“The spirit of our endeavour is, To strive, to seek, to find and not to yield”

Alessandro Minuto-Rizzo, President

Australia and India converge over the Indo-Pacific

NDCF IndoPac June 2020

India’s maritime spheres of influence.
Source: Indian Navy, Ensuring Secure Seas: Indian Maritime Security Strategy, Naval Strategic Publication, NSP 1.2 (October 2015).
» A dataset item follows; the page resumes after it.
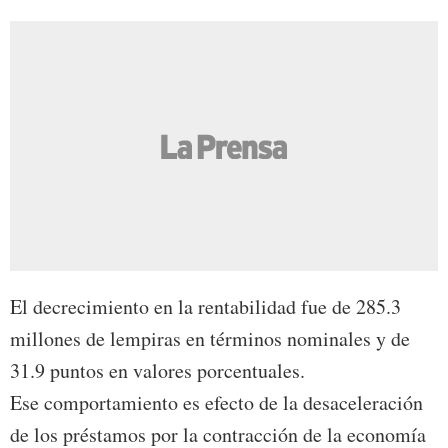
El decrecimiento en la rentabilidad fue de 285.3
millones de lempiras en términos nominales y de
31.9 puntos en valores porcentuales.
Ese comportamiento es efecto de la desaceleración
de los préstamos por la contracción de la economía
In the India-Australia Electronic Summit on the 4th of June, the Joint Statement on a Comprehensive Strategic Partnership revealed that the 2009 “strategic partnership” has been upgraded to a broader “Comprehensive Strategic Partnership”. Economic and security engagement is being ramped up, with pledges to work more actively together in the Indian and Pacific Oceans. India welcomed Australia’s Pacific Step-up, and Australia welcomed India’s Indo-Pacific Oceans Initiative (IPOI).
Much of the context and driver for the Summit were their shared concerns about China (e.g. South China Sea, naval and economic expansion in the Indo-Pacific, Huawei, Covid-19); for India, further magnified by the Himalayan border frictions with China in May and June. The two leaders agreed:
Both India and Australia share a vision of a free, open, inclusive and rules-based Indo-Pacific region to support the freedom of navigation, over-flight and peaceful and cooperative use of the seas by adherence of all nations to international law including the United Nations Convention on the Law of the Sea (UNCLOS).
This was a deliberate implicit criticism of China’s push in the South China Sea.
The Indian-Australian Joint Declaration on a Shared Vision for Maritime Cooperation in the Indo-Pacific, a first such “Indo-Pacific” declaration between them, stressed environmental cooperation and pledged to “deepen navy-to-navy cooperation”. India will probably no longer oppose Australia’s participation in the Malabar naval exercises between India, Japan and the United States.
Another new development was India and Australia’s Military Logistics Support Agreement (MLSA). This opens access to military bases in the Eastern Indian Ocean – for India’s use of Australia’s Christmas Island and Cocos Island, as well as Darwin; and for Australia’s use of India’s Andaman and Nicobar Islands.
Finally, revealing wider patterns were pinpointed in their Joint Statement:
Both sides commit to continue to work together through various plurilateral mechanisms, including trilateral meetings with Japan, trilateral meetings with Indonesia and consultations on COVID-19 with Japan, New Zealand, the Republic of Korea, Vietnam, and the United States. They welcomed the inaugural Quad ministerial meeting with Japan and the United States in September 2019, and reaffirmed their commitment to ongoing Quad consultations.
China’s absence in this listing reflects emerging patterns of strategic geometry as Australia, India, as well as Indonesia, Japan, New Zealand, South Korea, Vietnam and the United States continue to move closer together.